WHAT YOU SHOULD DO => Write out the listing, please, but only from its first line through the line containing "Журнал Сандра Вышивка 7 2011 Год", exactly as given and without pictures.

DATASET RECORDS =>
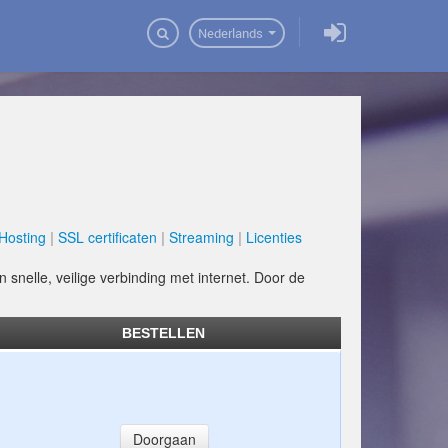
Domeinen
Nederlands
Hosting
SSL certificaten
Streaming
Licenties
n snelle, veilige verbinding met internet. Door de
BESTELLEN
Doorgaan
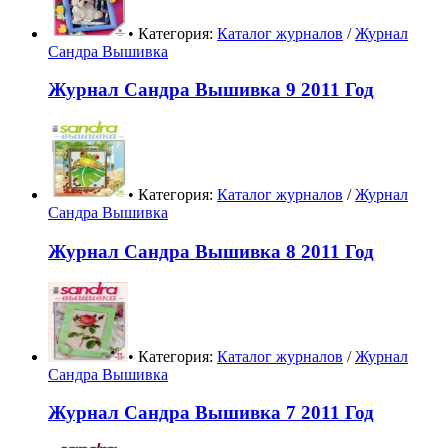
• Категория:
Каталог журналов
/
Журнал
Сандра Вышивка
Журнал Сандра Вышивка 9 2011 Год
• Категория:
Каталог журналов
/
Журнал
Сандра Вышивка
Журнал Сандра Вышивка 8 2011 Год
• Категория:
Каталог журналов
/
Журнал
Сандра Вышивка
Журнал Сандра Вышивка 7 2011 Год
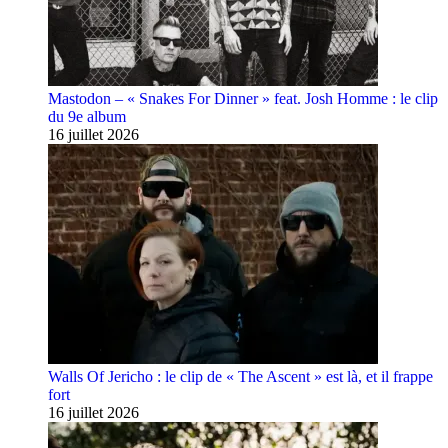
Mastodon – « Snakes For Dinner » feat. Josh Homme : le clip
du 9e album
16 juillet 2026
Walls Of Jericho : le clip de « The Ascent » est là, et il frappe
fort
16 juillet 2026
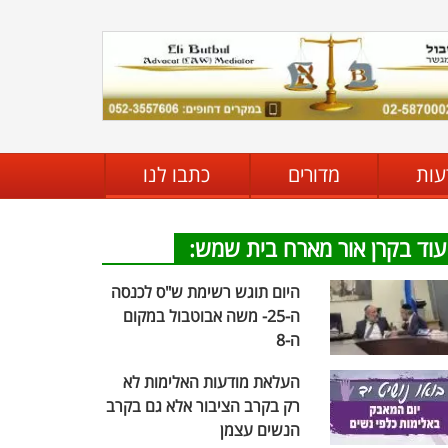
עות
מדורים
כתבו לנו
עוד בקרן אור מארח בית שמש:
היום תוגש רשימת ש"ס לכנסה
ה-25- משה אבוטבול במקום
ה-8
העלאת מודעות האלימות לא
רק בקרב הציבור אלא גם בקרב
הנשים עצמן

EXERCISE RESPONSE =>
Domeinen
Nederlands
Hosting
SSL certificaten
Streaming
Licenties
n snelle, veilige verbinding met internet. Door de
BESTELLEN
Doorgaan
• Категория:
Каталог журналов
/
Журнал
Сандра Вышивка
Журнал Сандра Вышивка 9 2011 Год
• Категория:
Каталог журналов
/
Журнал
Сандра Вышивка
Журнал Сандра Вышивка 8 2011 Год
• Категория:
Каталог журналов
/
Журнал
Сандра Вышивка
Журнал Сандра Вышивка 7 2011 Год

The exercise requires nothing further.